The Most Creative Ornament of 2009

Around this time last year, a friend of mine hosted a Christmas tree ornament party. Every person/couple who attends the party has to bring a homemade ornament to the party. The hosts select their favorites within several different categories and put those ornaments on the tree; the rest are auctioned off to the attendees, with the funds raised going to charity. It’s a great idea for a party, one I hope to replicate someday.

As you can see in this entry from last year, I won “Most Creative” in 2008. The “Best in Show” ornament was a beautiful replica of a church, complete with internal illumination and a stain-glass window.

This year I set out to win Best in Show, but going into the evening, I was worried that I had come up short. I was really happy with the concept I had thought of, but my execution was lacking. I’ll let you see it for yourself before I explain.

It’s a thumb. Specifically, a thumb drive. I whittled a piece of wood so that it would hopefully resemble a thumb, and then I painted the “fingernail” with nail polish. Then I glued a thumb drive to the end of it and saved photos from last year’s ornament party on the drive. The idea is to create a lasting legacy of great ornaments that you save on the drive every year. Plus you have a thumb hanging from your tree.

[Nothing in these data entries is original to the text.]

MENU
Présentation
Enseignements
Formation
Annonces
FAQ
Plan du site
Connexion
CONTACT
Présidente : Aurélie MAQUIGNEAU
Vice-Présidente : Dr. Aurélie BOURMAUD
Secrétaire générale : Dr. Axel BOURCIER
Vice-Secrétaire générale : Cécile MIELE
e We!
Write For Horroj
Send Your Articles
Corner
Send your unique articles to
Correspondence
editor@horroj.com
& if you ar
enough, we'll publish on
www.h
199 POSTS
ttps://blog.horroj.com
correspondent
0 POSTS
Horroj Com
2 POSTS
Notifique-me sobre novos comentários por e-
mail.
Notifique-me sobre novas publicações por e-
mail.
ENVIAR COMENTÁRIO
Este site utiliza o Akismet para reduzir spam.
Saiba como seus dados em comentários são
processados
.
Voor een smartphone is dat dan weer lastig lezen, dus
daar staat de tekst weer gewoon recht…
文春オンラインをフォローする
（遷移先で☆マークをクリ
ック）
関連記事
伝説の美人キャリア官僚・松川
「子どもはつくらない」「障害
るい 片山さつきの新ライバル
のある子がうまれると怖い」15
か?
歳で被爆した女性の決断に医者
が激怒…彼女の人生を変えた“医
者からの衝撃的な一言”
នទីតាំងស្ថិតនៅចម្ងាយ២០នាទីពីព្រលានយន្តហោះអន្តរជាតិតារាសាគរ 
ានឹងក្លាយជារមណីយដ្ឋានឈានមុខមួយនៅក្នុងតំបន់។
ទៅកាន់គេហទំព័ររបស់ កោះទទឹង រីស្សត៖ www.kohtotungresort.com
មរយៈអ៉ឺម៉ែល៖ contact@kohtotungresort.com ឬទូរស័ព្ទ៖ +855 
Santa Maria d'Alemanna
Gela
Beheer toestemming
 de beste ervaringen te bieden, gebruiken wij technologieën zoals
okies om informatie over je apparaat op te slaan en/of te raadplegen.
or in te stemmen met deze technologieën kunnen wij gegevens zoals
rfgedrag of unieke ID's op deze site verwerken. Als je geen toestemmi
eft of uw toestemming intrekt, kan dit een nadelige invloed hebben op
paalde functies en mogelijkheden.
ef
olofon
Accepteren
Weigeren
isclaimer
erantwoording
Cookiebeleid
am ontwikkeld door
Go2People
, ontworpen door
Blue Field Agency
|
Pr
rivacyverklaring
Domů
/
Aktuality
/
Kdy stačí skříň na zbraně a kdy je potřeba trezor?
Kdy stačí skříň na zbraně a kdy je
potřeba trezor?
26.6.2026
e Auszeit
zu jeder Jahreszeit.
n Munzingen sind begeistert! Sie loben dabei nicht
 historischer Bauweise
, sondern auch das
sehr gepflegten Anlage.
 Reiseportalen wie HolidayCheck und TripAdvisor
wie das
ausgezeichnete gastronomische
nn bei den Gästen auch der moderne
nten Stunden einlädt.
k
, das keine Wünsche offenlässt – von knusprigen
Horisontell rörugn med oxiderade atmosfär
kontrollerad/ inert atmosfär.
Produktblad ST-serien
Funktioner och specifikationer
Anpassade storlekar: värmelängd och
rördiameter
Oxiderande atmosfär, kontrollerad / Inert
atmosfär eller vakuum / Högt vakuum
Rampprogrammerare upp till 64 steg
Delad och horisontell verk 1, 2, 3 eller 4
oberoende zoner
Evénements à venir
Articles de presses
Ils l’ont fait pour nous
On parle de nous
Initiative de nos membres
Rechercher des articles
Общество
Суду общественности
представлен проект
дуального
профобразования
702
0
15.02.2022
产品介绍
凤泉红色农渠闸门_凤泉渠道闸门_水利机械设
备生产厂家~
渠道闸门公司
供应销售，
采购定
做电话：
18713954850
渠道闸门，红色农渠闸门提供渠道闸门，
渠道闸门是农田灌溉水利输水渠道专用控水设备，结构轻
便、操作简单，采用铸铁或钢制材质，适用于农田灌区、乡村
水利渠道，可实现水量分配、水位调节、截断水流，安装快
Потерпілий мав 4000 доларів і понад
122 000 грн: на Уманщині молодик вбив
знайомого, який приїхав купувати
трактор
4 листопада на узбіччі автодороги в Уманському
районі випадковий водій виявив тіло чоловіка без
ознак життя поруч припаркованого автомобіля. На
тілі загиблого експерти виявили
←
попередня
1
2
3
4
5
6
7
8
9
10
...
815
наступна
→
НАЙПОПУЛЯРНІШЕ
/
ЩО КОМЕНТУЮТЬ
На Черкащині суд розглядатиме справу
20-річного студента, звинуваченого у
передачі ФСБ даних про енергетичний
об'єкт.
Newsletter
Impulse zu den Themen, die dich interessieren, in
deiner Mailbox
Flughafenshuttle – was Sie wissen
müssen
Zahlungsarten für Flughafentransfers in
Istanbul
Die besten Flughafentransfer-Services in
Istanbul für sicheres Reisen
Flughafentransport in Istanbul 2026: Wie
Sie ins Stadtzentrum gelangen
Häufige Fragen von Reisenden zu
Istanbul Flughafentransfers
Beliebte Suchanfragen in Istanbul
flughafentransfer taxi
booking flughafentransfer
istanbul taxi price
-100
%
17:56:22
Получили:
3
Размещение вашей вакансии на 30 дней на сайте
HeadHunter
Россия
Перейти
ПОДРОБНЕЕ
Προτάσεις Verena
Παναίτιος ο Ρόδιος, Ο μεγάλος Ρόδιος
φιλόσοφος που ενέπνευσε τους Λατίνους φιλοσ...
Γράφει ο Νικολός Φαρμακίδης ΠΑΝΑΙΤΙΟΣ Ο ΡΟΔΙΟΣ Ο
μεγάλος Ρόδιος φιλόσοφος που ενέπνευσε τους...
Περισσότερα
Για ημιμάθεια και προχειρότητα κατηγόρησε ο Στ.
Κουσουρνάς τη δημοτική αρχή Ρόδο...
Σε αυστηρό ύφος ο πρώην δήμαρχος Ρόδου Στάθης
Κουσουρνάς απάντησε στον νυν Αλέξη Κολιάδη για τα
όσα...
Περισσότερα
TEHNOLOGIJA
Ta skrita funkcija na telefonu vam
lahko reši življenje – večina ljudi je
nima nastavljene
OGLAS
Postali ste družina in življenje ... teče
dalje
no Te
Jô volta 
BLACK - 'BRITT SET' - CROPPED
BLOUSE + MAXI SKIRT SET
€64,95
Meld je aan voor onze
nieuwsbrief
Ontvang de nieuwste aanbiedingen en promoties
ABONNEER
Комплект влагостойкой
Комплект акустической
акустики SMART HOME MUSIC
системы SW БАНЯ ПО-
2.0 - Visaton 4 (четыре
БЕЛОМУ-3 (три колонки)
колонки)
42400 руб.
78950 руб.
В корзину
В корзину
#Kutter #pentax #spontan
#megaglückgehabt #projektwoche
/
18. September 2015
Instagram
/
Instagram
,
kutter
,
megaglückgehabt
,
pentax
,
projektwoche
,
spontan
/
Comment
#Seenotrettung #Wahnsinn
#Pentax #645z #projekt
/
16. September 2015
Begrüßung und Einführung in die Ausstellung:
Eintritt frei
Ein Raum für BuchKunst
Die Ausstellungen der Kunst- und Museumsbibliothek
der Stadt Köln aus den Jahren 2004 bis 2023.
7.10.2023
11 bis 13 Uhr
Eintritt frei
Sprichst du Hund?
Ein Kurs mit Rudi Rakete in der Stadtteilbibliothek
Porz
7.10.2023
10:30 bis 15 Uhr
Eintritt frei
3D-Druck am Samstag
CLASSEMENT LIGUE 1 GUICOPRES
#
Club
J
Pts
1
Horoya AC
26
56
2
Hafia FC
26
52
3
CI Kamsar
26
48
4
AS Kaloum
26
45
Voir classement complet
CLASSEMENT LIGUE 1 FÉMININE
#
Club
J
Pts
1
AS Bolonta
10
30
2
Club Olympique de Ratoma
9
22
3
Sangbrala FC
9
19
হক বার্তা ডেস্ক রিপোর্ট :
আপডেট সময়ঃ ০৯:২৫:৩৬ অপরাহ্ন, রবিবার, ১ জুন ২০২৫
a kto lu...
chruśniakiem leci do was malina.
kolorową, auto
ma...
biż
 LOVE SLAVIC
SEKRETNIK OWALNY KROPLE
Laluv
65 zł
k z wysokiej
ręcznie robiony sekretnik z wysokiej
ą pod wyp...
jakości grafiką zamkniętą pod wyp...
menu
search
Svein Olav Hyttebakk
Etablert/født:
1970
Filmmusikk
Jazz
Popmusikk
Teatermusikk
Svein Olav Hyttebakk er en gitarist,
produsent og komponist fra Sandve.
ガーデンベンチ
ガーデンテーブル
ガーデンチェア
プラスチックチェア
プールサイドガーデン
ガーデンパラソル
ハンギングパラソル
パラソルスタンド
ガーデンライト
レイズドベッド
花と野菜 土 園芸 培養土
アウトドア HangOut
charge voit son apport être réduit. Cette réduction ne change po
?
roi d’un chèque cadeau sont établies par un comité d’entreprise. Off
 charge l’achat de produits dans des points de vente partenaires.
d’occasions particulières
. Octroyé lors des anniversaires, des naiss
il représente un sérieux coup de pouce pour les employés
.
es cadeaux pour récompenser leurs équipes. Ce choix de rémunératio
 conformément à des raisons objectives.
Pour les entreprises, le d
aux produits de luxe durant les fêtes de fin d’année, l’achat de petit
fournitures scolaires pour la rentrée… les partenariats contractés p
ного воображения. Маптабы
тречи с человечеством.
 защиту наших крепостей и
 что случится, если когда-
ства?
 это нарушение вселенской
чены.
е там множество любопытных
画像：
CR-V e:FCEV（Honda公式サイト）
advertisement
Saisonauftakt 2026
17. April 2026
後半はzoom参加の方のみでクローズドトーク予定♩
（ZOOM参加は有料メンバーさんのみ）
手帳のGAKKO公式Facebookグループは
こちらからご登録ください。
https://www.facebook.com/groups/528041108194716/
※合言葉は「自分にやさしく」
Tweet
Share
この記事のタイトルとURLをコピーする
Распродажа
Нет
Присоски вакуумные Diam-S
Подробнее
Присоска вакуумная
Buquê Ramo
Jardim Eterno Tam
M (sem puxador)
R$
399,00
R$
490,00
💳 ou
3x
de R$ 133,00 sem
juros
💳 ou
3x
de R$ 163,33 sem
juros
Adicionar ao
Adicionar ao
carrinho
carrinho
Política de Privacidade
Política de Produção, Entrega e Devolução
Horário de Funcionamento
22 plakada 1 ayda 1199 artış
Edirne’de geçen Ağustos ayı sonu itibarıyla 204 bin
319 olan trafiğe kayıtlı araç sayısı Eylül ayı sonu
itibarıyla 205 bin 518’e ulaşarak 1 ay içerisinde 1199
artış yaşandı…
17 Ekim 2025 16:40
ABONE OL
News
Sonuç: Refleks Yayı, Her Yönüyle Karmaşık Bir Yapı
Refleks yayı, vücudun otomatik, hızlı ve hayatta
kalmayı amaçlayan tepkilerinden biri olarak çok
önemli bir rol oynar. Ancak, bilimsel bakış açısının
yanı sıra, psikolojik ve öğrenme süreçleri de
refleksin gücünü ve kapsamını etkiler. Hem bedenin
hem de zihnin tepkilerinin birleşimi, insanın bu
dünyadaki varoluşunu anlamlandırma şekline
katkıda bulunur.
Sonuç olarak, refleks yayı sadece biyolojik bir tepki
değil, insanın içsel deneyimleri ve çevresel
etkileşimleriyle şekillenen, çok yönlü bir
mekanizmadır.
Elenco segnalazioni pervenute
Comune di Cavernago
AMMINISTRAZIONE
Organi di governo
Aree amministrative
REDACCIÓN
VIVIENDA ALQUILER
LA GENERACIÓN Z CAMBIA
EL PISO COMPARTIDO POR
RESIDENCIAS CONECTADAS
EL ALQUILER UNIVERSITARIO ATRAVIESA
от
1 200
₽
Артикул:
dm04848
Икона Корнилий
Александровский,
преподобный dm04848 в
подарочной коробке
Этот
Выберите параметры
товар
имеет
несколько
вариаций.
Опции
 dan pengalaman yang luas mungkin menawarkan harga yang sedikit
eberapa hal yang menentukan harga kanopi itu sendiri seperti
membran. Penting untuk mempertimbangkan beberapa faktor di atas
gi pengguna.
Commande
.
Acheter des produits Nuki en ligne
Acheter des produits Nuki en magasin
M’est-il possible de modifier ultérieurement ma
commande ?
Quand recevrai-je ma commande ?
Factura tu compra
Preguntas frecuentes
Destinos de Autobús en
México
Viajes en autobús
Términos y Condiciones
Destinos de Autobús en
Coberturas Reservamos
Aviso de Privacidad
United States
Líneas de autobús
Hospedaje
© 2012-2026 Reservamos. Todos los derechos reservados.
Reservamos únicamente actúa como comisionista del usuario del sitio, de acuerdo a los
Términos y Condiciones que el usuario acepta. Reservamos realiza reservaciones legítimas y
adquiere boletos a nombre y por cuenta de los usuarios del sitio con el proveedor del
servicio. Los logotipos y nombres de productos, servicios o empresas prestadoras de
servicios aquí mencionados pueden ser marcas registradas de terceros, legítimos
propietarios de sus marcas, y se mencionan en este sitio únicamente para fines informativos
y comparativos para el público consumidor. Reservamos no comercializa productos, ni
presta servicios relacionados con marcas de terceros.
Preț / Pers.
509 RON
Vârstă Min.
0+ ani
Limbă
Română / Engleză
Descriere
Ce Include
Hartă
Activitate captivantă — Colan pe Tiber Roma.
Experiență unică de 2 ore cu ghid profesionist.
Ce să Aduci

Did I win Best in Show? Nope. But I did win Most Creative again! A two-peat!

I also realized that I don’t want to win Best in Show. Well, okay, I do, but the best in show ornaments both years looked like normal ornaments that you’d hang on your tree. Very nice ornaments, per se, but not with much of a story behind them.

I guess my next goal would be to create a classic-looking ornament that has a story behind it. That’s my goal for 2010. Any ideas?

0 thoughts on “The Most Creative Ornament of 2009”

  1. Make the ornament now. Whatever design you can think of, but it needs to be able to contain a sheet of paper. Then, write a very short story over the next year, and incorporate the ornament into it (maybe the paper contained in the story ornament has a map or a picture in it). Print the story on one side of the paper, and the image as described on the other side. That way there’s a story ABOUT the ornament, and in the ornament, and the sheet brings the recipient into the story.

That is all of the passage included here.